US Reviewing Support for Saudis After Brutal Massacre, But Will Arms Sales Stop?
The US has resisted previous attempts to hold its ally—or itself—accountable for the civilian slaughter in Yemen
The United States, which is supplying arms and other assistance to Saudi Arabia in its war on Yemen, has "initiated an immediate review" of its support for the kingdom in the wake of airstrikes on Saturday that reportedly killed at least 140 people and wounded hundreds more.
"U.S. security cooperation with Saudi Arabia is not a blank check," National Security Council spokesman Ned Price said in a statement Saturday night, reiterating previous remarks that have had little effect on the U.S.-Saudi relationship.
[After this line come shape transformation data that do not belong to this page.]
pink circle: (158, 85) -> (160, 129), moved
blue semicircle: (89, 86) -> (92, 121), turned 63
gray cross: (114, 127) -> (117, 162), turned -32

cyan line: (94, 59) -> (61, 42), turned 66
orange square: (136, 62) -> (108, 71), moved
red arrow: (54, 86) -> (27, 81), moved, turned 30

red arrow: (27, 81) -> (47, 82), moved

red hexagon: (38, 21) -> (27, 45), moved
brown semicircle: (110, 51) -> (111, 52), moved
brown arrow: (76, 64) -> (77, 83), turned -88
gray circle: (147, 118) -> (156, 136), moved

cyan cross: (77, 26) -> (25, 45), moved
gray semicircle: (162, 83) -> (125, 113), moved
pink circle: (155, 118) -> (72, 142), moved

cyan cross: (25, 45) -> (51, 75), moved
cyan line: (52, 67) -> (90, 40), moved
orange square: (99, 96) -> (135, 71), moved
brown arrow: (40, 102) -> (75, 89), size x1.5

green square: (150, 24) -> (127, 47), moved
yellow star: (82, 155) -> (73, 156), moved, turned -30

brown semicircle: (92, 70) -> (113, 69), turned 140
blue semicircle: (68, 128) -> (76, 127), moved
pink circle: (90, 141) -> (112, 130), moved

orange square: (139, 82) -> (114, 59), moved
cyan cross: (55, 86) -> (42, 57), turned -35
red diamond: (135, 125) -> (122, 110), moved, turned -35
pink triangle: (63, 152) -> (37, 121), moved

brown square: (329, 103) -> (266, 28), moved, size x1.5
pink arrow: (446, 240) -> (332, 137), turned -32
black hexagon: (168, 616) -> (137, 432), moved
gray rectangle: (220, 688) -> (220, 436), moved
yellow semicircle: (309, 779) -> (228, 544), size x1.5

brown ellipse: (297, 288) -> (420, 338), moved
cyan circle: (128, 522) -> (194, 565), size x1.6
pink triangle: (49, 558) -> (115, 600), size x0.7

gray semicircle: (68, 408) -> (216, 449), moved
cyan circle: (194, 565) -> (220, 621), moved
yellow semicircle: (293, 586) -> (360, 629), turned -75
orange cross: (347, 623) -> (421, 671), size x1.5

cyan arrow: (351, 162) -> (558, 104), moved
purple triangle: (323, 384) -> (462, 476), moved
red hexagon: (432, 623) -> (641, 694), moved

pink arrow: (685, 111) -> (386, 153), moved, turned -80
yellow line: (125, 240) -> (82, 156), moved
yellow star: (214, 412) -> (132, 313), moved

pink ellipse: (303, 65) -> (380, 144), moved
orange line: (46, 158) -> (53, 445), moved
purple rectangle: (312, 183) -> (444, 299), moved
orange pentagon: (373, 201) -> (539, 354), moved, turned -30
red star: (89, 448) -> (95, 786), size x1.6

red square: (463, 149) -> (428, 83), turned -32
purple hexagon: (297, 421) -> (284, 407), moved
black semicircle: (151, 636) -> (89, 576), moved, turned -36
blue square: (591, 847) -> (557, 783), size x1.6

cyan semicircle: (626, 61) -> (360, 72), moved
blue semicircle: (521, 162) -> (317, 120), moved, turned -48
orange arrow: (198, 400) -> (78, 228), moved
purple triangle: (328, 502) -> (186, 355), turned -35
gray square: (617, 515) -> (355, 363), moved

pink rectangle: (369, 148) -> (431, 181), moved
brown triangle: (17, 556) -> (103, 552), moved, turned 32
Describing the U.S. as "deeply disturbed" by reports of the bombing, which could be the deadliest attack yet in a war that has already claimed thousands of civilian lives, Price added: "In light of this and other recent incidents, we have initiated an immediate review of our already significantly reduced support to the Saudi-led Coalition and are prepared to adjust our support so as to better align with U.S. principles, values and interests, including achieving an immediate and durable end to Yemen's tragic conflict."
The statement, according to Reuters, "sets up an awkward test of a Saudi-U.S. partnership already strained by differences over wars in other Arab lands."
And the Guardian reported:
The issue is embarrassing for the U.S. since it has decried the Russian failure to be more open about its role in the air attack on a U.N. convoy in Syria a fortnight ago, and it will face allegations of double standards if it allows the Saudis to delay an inquiry.
For its part, the Saudi coalition—while still denying direct responsibility for the attack—said in a statement Sunday that it would "immediately investigate this case along with...experts from the United States who participated in previous investigations."
But it is unclear whether the pending investigations will result in meaningful change or an end to the seemingly indiscriminate assault.
The U.S. has resisted previous attempts to hold its ally—or itself—accountable for the civilian slaughter in Yemen. Indeed, just last month the U.S. Senate rejected an attempt to block a $1.15 billion arms sale to Saudi Arabia, leading to charges that the U.S. is "indifferent to Yemen's misery."
Meanwhile, a spokesman for United States Central Command, which oversees American operations in the Middle East including support for the coalition, told journalist Samuel Oakford in August that despite this summer's attacks on a hospital, a school, and a snack food factory, the U.S. was "not conducting a single investigation into civilian casualties in Yemen."
Furthermore, as Oakford noted Sunday on Twitter, not only has the White House "used this 'not a black check' language for months," but Price's statement indicates "no deadline for support review," while U.S. refueling of Saudi warplanes continues.
Indeed, many said Saturday's attack demanded more than words from both the U.S. and the U.K., which is also arming Saudi Arabia.
— Jan Egeland (@NRC_Egeland) October 8, 2016
— Kristine Beckerle (@K_Beckerle) October 9, 2016
As US feigns "concern" over US-supported Saudi slaughter of Yemenis, it justifies bombing Yemen as "defense of their territorial integrity" https://t.co/hjsHjRqhvY
— Glenn Greenwald (@ggreenwald) October 9, 2016
Weak FCO statement on Saudi airstrike in Yemen: 'concern' expressed, no condemnation, no re-evaluation of UK support https://t.co/WagJ6xfpy9
— Daniel Wickham (@DanielWickham93) October 9, 2016
Is not today's crime an enough evidence for the world to have the UK and USA stop the arm sales to Saudi? #Yemen is lake-bleeding
— Osamah A. (@PoliticsYemen) October 8, 2016
— Grannies4Equality (@grannies4equal) October 9, 2016
As Huffington Post foreign affairs reporter Akbar Shahid Ahmed wrote on Saturday, "ending U.S. cooperation with the Saudis' misadventure in Yemen could help on three big fronts: by reducing the scale of the violence; by reducing the risk that U.S. complicity in the killing will spur greater anti-Americanism in the region; and by moving the situation toward what Saudi expert Greg Gause of Texas A&M University has suggested ― using American 'influence over Saudi Arabia to help it find an exit ramp' out of an unpopular war."
"But that all depends on whether the president wants to stop the slaughter," Ahmed wrote. "Right now, it certainly seems like he doesn't."